Dr Calvez : Nous devons reconnaître que le Canada, en tant que société, commence à peine à accepter ce qu’il a fait. Comme tremplin, ils ont procédé à un « génocide culturel ». Ils étaient encore persuadés que les pensionnats pouvaient être bénéfiques pour les enfants autochtones. Je pense que puisque nous voyons maintenant à quel point c’était faux, les gens vont accepter le fait que c’était plus qu’un génocide « culturel », que c’était purement génocidaire. Cela dit, je n’écarte pas la malveillance du génocide culturel lui-même. Je suis qui je suis grâce à mes ancêtres, mes croyances, mon identité, parce que tout ce que je suis est lié à la terre. Donc, m’enlever ma conception du monde, mes croyances et tout le reste, revient à me laisser avec rien. Bien que je puisse être là physiquement, je serais un étranger dans mon propre corps. L’utilisation du terme « génocide culturel » a constitué une avancée significative, mais nous sommes désormais plus précis. Nous avons compris les vérités qui l’entourent, et nous pouvons le désigner pour ce qu’il était vraiment, c’est-à-dire un génocide.
Eric : Vous avez dit que des progrès ont été réalisés et que nous allons dans la bonne direction. Pouvez-vous m’en donner un exemple concret?
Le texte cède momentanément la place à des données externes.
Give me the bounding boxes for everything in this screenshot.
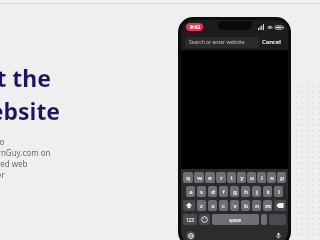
- button[interactable]: o: [267, 172, 276, 183]
- button[interactable]: z: [197, 200, 206, 211]
- button[interactable]: y: [237, 172, 246, 183]
- staticText: l: [278, 188, 280, 196]
- button[interactable]: Change keyboard language: [186, 231, 195, 240]
- button[interactable]: j: [252, 186, 261, 197]
- button[interactable]: c: [219, 200, 228, 211]
- button[interactable]: s: [197, 186, 206, 197]
- staticText: space: [229, 217, 242, 223]
- button[interactable]: p: [277, 172, 286, 183]
- button[interactable]: i: [257, 172, 266, 183]
- staticText: c: [222, 202, 225, 210]
- button[interactable]: g: [230, 186, 239, 197]
- staticText: v: [233, 202, 237, 210]
- staticText: n: [255, 202, 259, 210]
- staticText: e: [208, 174, 212, 182]
- button[interactable]: r: [216, 172, 226, 183]
- button[interactable]: k: [263, 186, 272, 197]
- staticText: preferred web: [0, 158, 28, 169]
- staticText: r: [220, 174, 223, 182]
- staticText: m: [265, 202, 271, 210]
- staticText: w: [197, 174, 202, 182]
- button[interactable]: e: [205, 172, 215, 183]
- button[interactable]: Dictate: [273, 230, 283, 240]
- staticText: s: [200, 188, 203, 196]
- staticText: website: [0, 95, 61, 126]
- staticText: t: [230, 174, 233, 182]
- button[interactable]: b: [241, 200, 250, 211]
- staticText: Set the: [0, 62, 52, 93]
- staticText: y: [240, 174, 244, 182]
- staticText: browser: [0, 169, 5, 180]
- button[interactable]: space: [212, 214, 259, 225]
- button[interactable]: x: [208, 200, 217, 211]
- staticText: z: [200, 202, 203, 210]
- staticText: u: [250, 174, 254, 182]
- button[interactable]: Shift: [183, 200, 195, 211]
- button[interactable]: Emoji: [199, 214, 210, 225]
- button[interactable]: f: [219, 186, 228, 197]
- button[interactable]: t: [227, 172, 236, 183]
- staticText: b: [244, 202, 248, 210]
- staticText: o: [270, 174, 274, 182]
- button[interactable]: Period: [261, 214, 267, 225]
- staticText: 9:42: [190, 24, 200, 31]
- staticText: g: [233, 188, 237, 196]
- staticText: Cancel: [262, 38, 281, 46]
- staticText: i: [261, 174, 263, 182]
- staticText: q: [186, 174, 190, 182]
- button[interactable]: 123: [183, 214, 197, 225]
- staticText: k: [266, 188, 270, 196]
- staticText: x: [211, 202, 215, 210]
- button[interactable]: w: [194, 172, 204, 183]
- staticText: d: [211, 188, 215, 196]
- staticText: j: [256, 188, 258, 196]
- staticText: ThePornGuy.com on: [0, 147, 51, 158]
- staticText: Open to: [0, 136, 5, 147]
- button[interactable]: m: [263, 200, 272, 211]
- button[interactable]: n: [252, 200, 261, 211]
- button[interactable]: Search or enter website name: [185, 37, 259, 48]
- button[interactable]: d: [208, 186, 217, 197]
- button[interactable]: u: [247, 172, 256, 183]
- button[interactable]: l: [274, 186, 283, 197]
- staticText: Search or enter website name: [189, 39, 255, 46]
- button[interactable]: a: [186, 186, 195, 197]
- staticText: h: [244, 188, 248, 196]
- button[interactable]: v: [230, 200, 239, 211]
- button[interactable]: Go: [269, 214, 286, 225]
- button[interactable]: Cancel: [259, 35, 284, 49]
- staticText: f: [222, 188, 225, 196]
- button[interactable]: h: [241, 186, 250, 197]
- button[interactable]: Delete: [274, 200, 286, 211]
- staticText: 123: [186, 217, 194, 223]
- staticText: a: [189, 188, 193, 196]
- staticText: p: [280, 174, 284, 182]
- button[interactable]: q: [183, 172, 193, 183]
Dr Calvez : Un grand groupe, auquel participaient David et moi, a élaboré la réponse de la psychologie au rapport de la Commission de vérité et réconciliation. Depuis lors, notre travail n’a pas été mis sur les tablettes. Nous observons l’émergence d’un dialogue stimulant à différents endroits dans le domaine de la psychologie. On assiste à un changement dans les normes d’éthique. Les normes vont changer, nous les renforçons et les améliorons, et nous y intégrons des méthodes qui soutiendront l’autochtonisation de la psychologie et la promotion de la (ré)conciliation. Le CSPP (Conseil des sociétés professionnelles de psychologues) et l’ACPRO (Association des organisations canadiennes de réglementation en psychologie) se mobilisent et redéfinissent la façon dont ils souhaitent voir les organismes de réglementation commencer à aborder ces questions. Et David donnera un atelier pour le CCPPP (Conseil canadien des programmes de psychologie professionnelle) avec Ed Sackaney intitulé « Allyship, Reconciliation and the Profession of Psychology ». Donc, même au sein de notre profession, nous commençons à observer d’énormes changements. Cela ne fait que commencer et les répercussions sur la profession commencent à se faire sentir.